Re: libpq should append auth failures, not overwrite

From: Tom Lane <tgl(at)sss(dot)pgh(dot)pa(dot)us>
To: Michael Paquier <michael(at)paquier(dot)xyz>
Cc: pgsql-hackers(at)lists(dot)postgresql(dot)org
Subject: Re: libpq should append auth failures, not overwrite
Date: 2018-08-10 16:36:00
Message-ID: 25918.1533918960@sss.pgh.pa.us
Views: Raw Message | Whole Thread | Download mbox
Thread:
Lists: pgsql-hackers

Michael Paquier <michael(at)paquier(dot)xyz> writes:
> On Thu, Aug 09, 2018 at 11:44:27AM -0400, Tom Lane wrote:
>> I noticed that, although most error reports during libpq's connection
>> setup code append to conn->errorMessage, the ones in fe-auth.c and
>> fe-auth-scram.c don't: they're all printfPQExpBuffer() not
>> appendPQExpBuffer(). This seems wrong to me. It makes no difference
>> in simple cases with a single target server, but as soon as you have
>> multiple servers listed in "host", this coding makes it impossible
>> to tell which server rejected your login.

> +1.

So I thought this would be a trivial patch barely even worthy of posting,
but an awful lot of critters crawled out from under that rock. It's not
just fe-auth*.c at fault; low-level failures such as timeout errors were
also clearing conn->errorMessage, and if you got an actual server error
(like "role does not exist"), that did too. What I ended up doing was a
wholesale conversion of libpq's management of conn->errorMessage. Now,
there are a few identified points at connection start or query start that
explicitly clear errorMessage, and everyplace else in libpq is supposed to
append to it, never just printf onto it. (Interestingly, all of those
"identified points" already did clear errorMessage, meaning that a large
fraction of the existing printf's would always have started with an empty
errorMessage anyway.)

The first patch attached does that, and then the second one is a proposed
modification in the way we report failures for multi-host connection
attempts: let's explicitly label each section of conn->errorMessage with
the host we're trying to connect to. This can replace the ad-hoc labeling
that somebody thought would be a good idea for two errors associated with
the target_session_attrs=read-write feature. (That's not a bad idea in
itself, but doing it only for those two errors is.)
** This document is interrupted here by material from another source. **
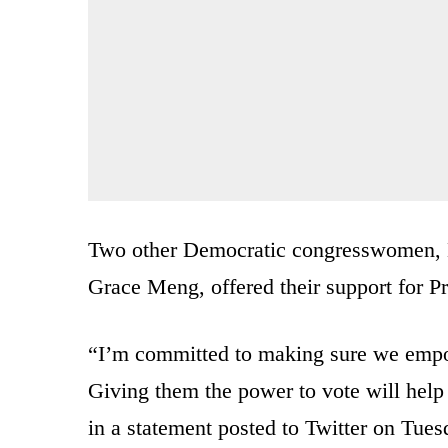
Two other Democratic congresswomen,
Grace Meng, offered their support for Pre
“I’m committed to making sure we empow
Giving them the power to vote will help
in a statement posted to Twitter on Tues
Here's some examples of the kind of connection failure reports the code
can produce with these patches:

$ psql "host=refusenik,dead,localhost user=readonly dbname=postgres connect_timeout=3 target_session_attrs=read-write"
psql: server "refusenik" port 5432:
could not connect to server: Connection refused
Is the server running on host "refusenik" (192.168.1.43) and accepting
TCP/IP connections on port 5432?
server "dead" port 5432:
timeout expired
server "localhost" port 5432:
could not open a read-write session

$ psql "host=refusenik,dead,localhost user=nobody dbname=postgres"
psql: server "refusenik" port 5432:
could not connect to server: Connection refused
Is the server running on host "refusenik" (192.168.1.43) and accepting
TCP/IP connections on port 5432?
server "dead" port 5432:
timeout expired
server "localhost" port 5432:
FATAL: role "nobody" does not exist

Before, you'd get a rather random subset of these messages depending on
which parts of the code decided to clear conn->errorMessage, and in
many cases it'd be really hard to tell which server was involved with
which message(s).

Some points for discussion and review:

1. The bulk of patch 0001 is indeed just
s/printfPQExpBuffer/appendPQExpBuffer/g, though I also made an attempt
to use appendPQExpBufferStr wherever possible. There are two categories
of printfPQExpBuffer calls I didn't change:

1a. Calls reporting an out-of-memory situation. There was already a
policy in some places that we'd intentionally printf not append such
messages, and I made that explicit. The idea is that we might not
have room to add more text to errorMessage, so resetting the buffer
provides more certainty of success. However, this makes for a pretty
weird inconsistency in the code; there are a lot of functions now in
which half of the messages are printf'd and half are append'd, so I'm
afraid that future patches will get it wrong as to which to use. Also,
in reality there often *would* be room to append "out of memory" without
enlarging errorMessage's buffer, so that this could just be pointless
destruction of useful error history. I didn't do anything about it here,
but I'm tempted to replace all the printf's for OOM messages with a
subroutine that will append if it can do so without enlarging the existing
buffer, else replace.

1b. There are a few places where it didn't seem worth changing anything
because it'd just result in needing to add a resetPQExpBuffer in the same
function or very nearby. Mostly in fe-lobj.c.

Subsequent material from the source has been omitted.